Diagrammatic depiction of the localisation of cancer stem cells (CSCs) within tumour microenvironmental niches. CSCs reside within the extracellular matrix (ECM), which provides structural protection and promotes self-renewal through matrix remodelling. Their localisation within immune niches facilitates immune evasion via immunosuppressive signalling. In perinecrotic regions, CSCs are supported by hypoxia-induced paraphysiological adaptations that enhance survival.

Figure 7

Therapeutic resistance in anaplastic thyroid carcinoma (ATC) illustrating two clinical scenarios.

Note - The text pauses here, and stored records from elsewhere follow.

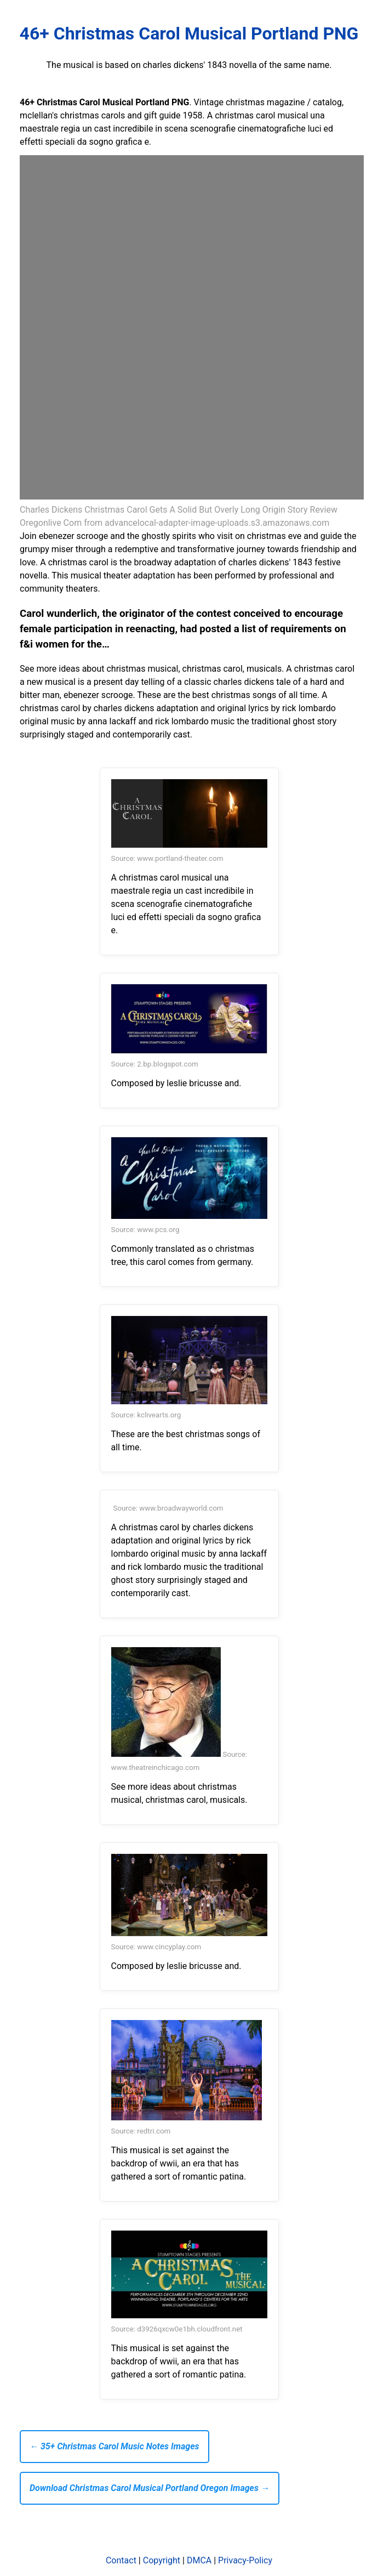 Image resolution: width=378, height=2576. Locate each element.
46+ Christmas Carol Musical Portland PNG (189, 33)
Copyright (161, 2560)
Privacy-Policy (245, 2560)
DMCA (199, 2560)
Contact (121, 2560)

Patient A: In the absence of cancer stem cells (CSCs), conventional therapies such as surgery, chemotherapy, and radioactive iodine effectively eradicate tumour cells. Patient B: In the presence of CSCs (depicted as larger cells with blue nuclei and bright yellow cytoplasm), conventional therapy eliminates bulk tumour cells but spares CSCs, leading to relapse and tumour regrowth. The addition of CSC-targeted therapies in Patient B enables elimination of both CSCs and differentiated tumour cells, reducing the risk of recurrence. Red T-bars denote therapeutic inhibition or blockade, red crosses indicate elimination of tumour cell populations and arrows indicate tumour progression or recurrence.